Stored data entries:
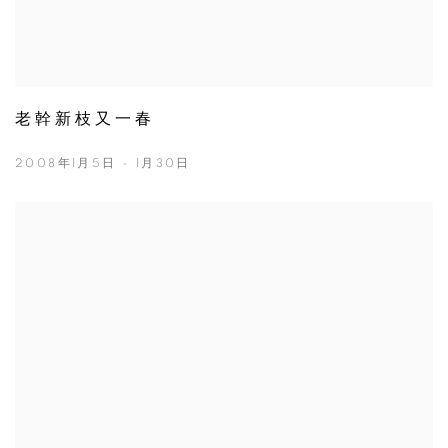
老幹新枝又一春
2008年1月5日 - 1月30日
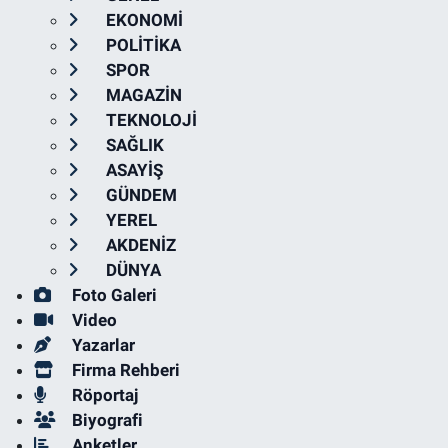
EKONOMİ
POLİTİKA
SPOR
MAGAZİN
TEKNOLOJİ
SAĞLIK
ASAYİŞ
GÜNDEM
YEREL
AKDENİZ
DÜNYA
Foto Galeri
Video
Yazarlar
Firma Rehberi
Röportaj
Biyografi
Anketler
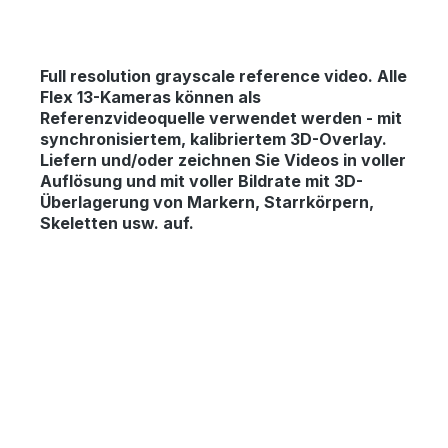
Full resolution grayscale reference video.
Alle
Flex 13-Kameras können als
Referenzvideoquelle verwendet werden - mit
synchronisiertem, kalibriertem 3D-Overlay.
Liefern und/oder zeichnen Sie Videos in voller
Auflösung und mit voller Bildrate mit 3D-
Überlagerung von Markern, Starrkörpern,
Skeletten usw. auf.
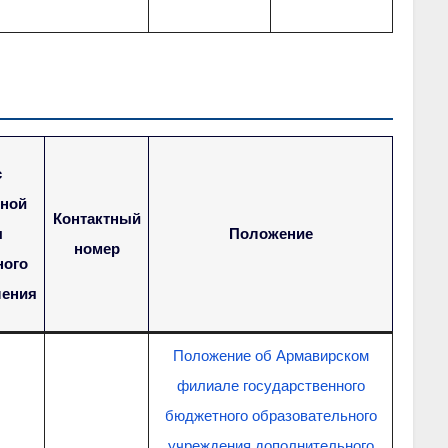
с
нной
Контактный
ы
Положение
номер
ного
ления
Положение об Армавирском
филиале государственного
бюджетного образовательного
учреждения дополнительного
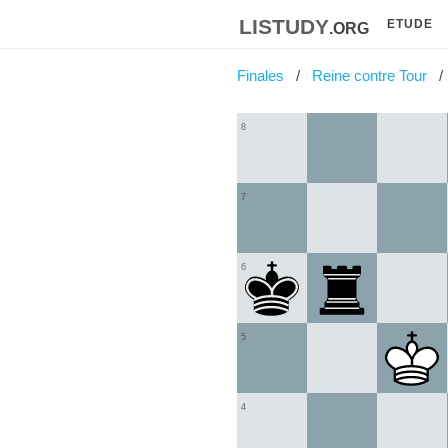
listudy
.org
ETUDE
Finales
Reine contre Tour
8
7
6
5
4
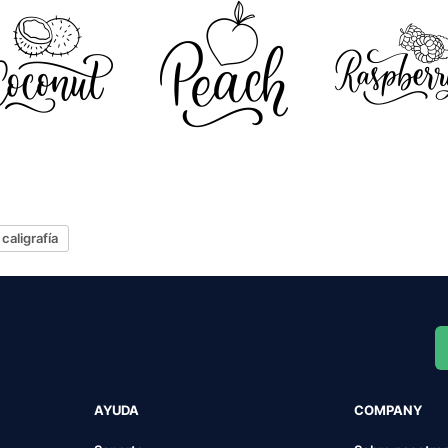
caligrafía
AYUDA
COMPANY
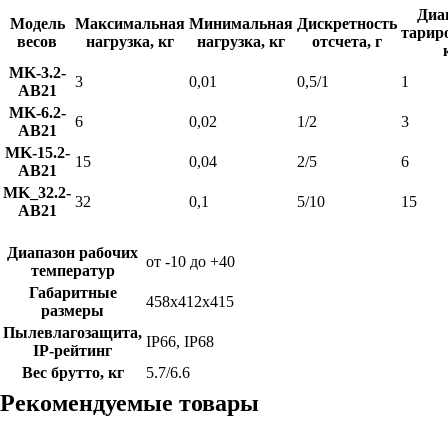
Диа
Модель
Максимальная
Минимальная
Дискретность
тарир
весов
нагрузка, кг
нагрузка, кг
отсчета, г
MK-3.2-
3
0,01
0,5/1
1
AB21
MK-6.2-
6
0,02
1/2
3
AB21
MK-15.2-
15
0,04
2/5
6
AB21
MK_32.2-
32
0,1
5/10
15
AB21
Диапазон рабочих
от -10 до +40
температур
Габаритные
458х412х415
размеры
Пылевлагозащита,
IP66, IP68
IP-рейтинг
Вес брутто, кг
5.7/6.6
Рекомендуемые товары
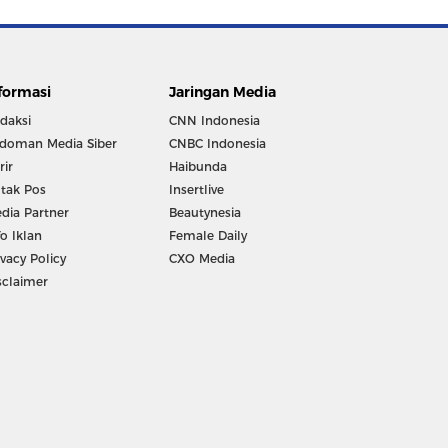
formasi
Jaringan Media
daksi
CNN Indonesia
doman Media Siber
CNBC Indonesia
rir
Haibunda
tak Pos
Insertlive
dia Partner
Beautynesia
fo Iklan
Female Daily
ivacy Policy
CXO Media
sclaimer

— WHAT YOU WILL DO —
Would you copy out every line of the data above exactly, minus the pictures?

— EXERCISE SOLUTION —
老幹新枝又一春
2008年1月5日 - 1月30日
EKONOMİ
POLİTİKA
SPOR
MAGAZİN
TEKNOLOJİ
SAĞLIK
ASAYİŞ
GÜNDEM
YEREL
AKDENİZ
DÜNYA
Foto Galeri
Video
Yazarlar
Firma Rehberi
Röportaj
Biyografi
Anketler
Full resolution grayscale reference video.
Alle
Flex 13-Kameras können als
Referenzvideoquelle verwendet werden - mit
synchronisiertem, kalibriertem 3D-Overlay.
Liefern und/oder zeichnen Sie Videos in voller
Auflösung und mit voller Bildrate mit 3D-
Überlagerung von Markern, Starrkörpern,
Skeletten usw. auf.
с
нной
Контактный
ы
Положение
номер
ного
ления
Положение об Армавирском
филиале государственного
бюджетного образовательного
учреждения дополнительного
listudy
.org
ETUDE
Finales
Reine contre Tour
8
7
6
5
4
caligrafía
AYUDA
COMPANY
Диа
Модель
Максимальная
Минимальная
Дискретность
тарир
весов
нагрузка, кг
нагрузка, кг
отсчета, г
MK-3.2-
3
0,01
0,5/1
1
AB21
MK-6.2-
6
0,02
1/2
3
AB21
MK-15.2-
15
0,04
2/5
6
AB21
MK_32.2-
32
0,1
5/10
15
AB21
Диапазон рабочих
от -10 до +40
температур
Габаритные
458х412х415
размеры
Пылевлагозащита,
IP66, IP68
IP-рейтинг
Вес брутто, кг
5.7/6.6
Рекомендуемые товары
formasi
Jaringan Media
daksi
CNN Indonesia
doman Media Siber
CNBC Indonesia
rir
Haibunda
tak Pos
Insertlive
dia Partner
Beautynesia
fo Iklan
Female Daily
ivacy Policy
CXO Media
sclaimer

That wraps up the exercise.